Jens Fath from PwC showcased a vital process on how to successfully transform into a smart factory. So many laggards remain sceptical of the 4IR and digitalisation, for many reasons. However, I think we can positively say that those words are not fads or hyped next big things, but in fact, the future of manufacturing.

But the showstoppers for me had to be the following individuals who left me thinking about the conference and their content for days after. I think that’s the point of a conference, a coming together of like-minded people of industry and talking about the issues at hand, these three people left a lasting memory. First, Arthie Moore-Robberts’ hard-hitting, straight-talking demeanour is always a refreshing element to this conference. As an influential woman of the year winner, Arthie’s call to action was for action. We assemble at conferences and we talk because this is what conferences expect of the speakers and attendees. But Arthie called for action and I share that sentiment. Hopefully, next year, we will see more done in the post-Covid economy by the manufacturing industry and OEMs.

The presenter who left me laughing at the seriousness of the situation though was Walker Reynolds. With no pretty slides, he went in very hard and maybe ruffled a few feathers. I really appreciated his frank and confident assessment of the current reality of manufacturing IT and OEMs. Walker probably represents the uneasiness needed in an industry that has been used to doing things a certain way because it worked for 30 years. We have new problems that require unique solutions and new solutions require new thinking. That is a good segue to the last of the three stand out presenters; Dr Shaniel Davrajh from the CSIR presented an interesting view on learning. Technology is growing at a rate faster than our education system can create degrees modelled around it. Shaniel said something that really resonated with me, he alluded to the idea that anyone can be up-skilled in the future. Degrees are necessary, but anyone can be equipped and reskilled with the basic knowledge of the 4IR and digital age technologies required.

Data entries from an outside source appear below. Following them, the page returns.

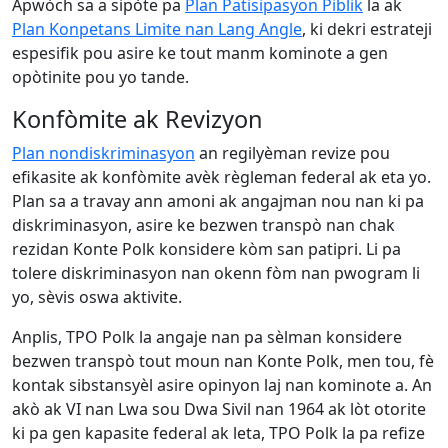
Apwòch sa a sipòte pa
Plan Patisipasyon Piblik
la ak
Plan Konpetans Limite nan Lang Angle
, ki dekri estrateji
espesifik pou asire ke tout manm kominote a gen
opòtinite pou yo tande.
Konfòmite ak Revizyon
Plan nondiskriminasyon
an regilyèman revize pou
efikasite ak konfòmite avèk règleman federal ak eta yo.
Plan sa a travay ann amoni ak angajman nou nan ki pa
diskriminasyon, asire ke bezwen transpò nan chak
rezidan Konte Polk konsidere kòm san patipri. Li pa
tolere diskriminasyon nan okenn fòm nan pwogram li
yo, sèvis oswa aktivite.
Anplis, TPO Polk la angaje nan pa sèlman konsidere
bezwen transpò tout moun nan Konte Polk, men tou, fè
kontak sibstansyèl asire opinyon laj nan kominote a. An
akò ak VI nan Lwa sou Dwa Sivil nan 1964 ak lòt otorite
ki pa gen kapasite federal ak leta, TPO Polk la pa refize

I agree with that sentiment. The overarching lesson from this conference: yes, we have problems now and solutions are on the table, but we need collective action! See you all at next year’s MESA conference.

Not all work and no play

Conference gold sponsor Iritron hosted a dinner at the Ghazal Restaurant in Bryanston for the president of MESA International, Dr Ananth Seshan, who visited South Africa as a guest speaker at the MESA Africa annual conference. The dinner cemented the relationship between MESA International, MESA Africa and the SAIMC, with discussions revolvong around the MESA mission and how it relates to South African industry, specifically in relation to SMME markets.

Lance Turner

Lance Turner is an MES/IIT/OT specialist employed at Sasol’s Secunda plant. He has an honours degree in Information Systems and an Adv. Diploma in Industrial Data Communications, Networks and IT. A certified MESA MES/MOM student, his passion is amalgamating general IT across the manufacturing spectrum. Lance’s vision is for a converged IT and manufacturing discipline that will become the reality of Industry 4.0. His team motto is MES services that are always available, always stable, and always dependable.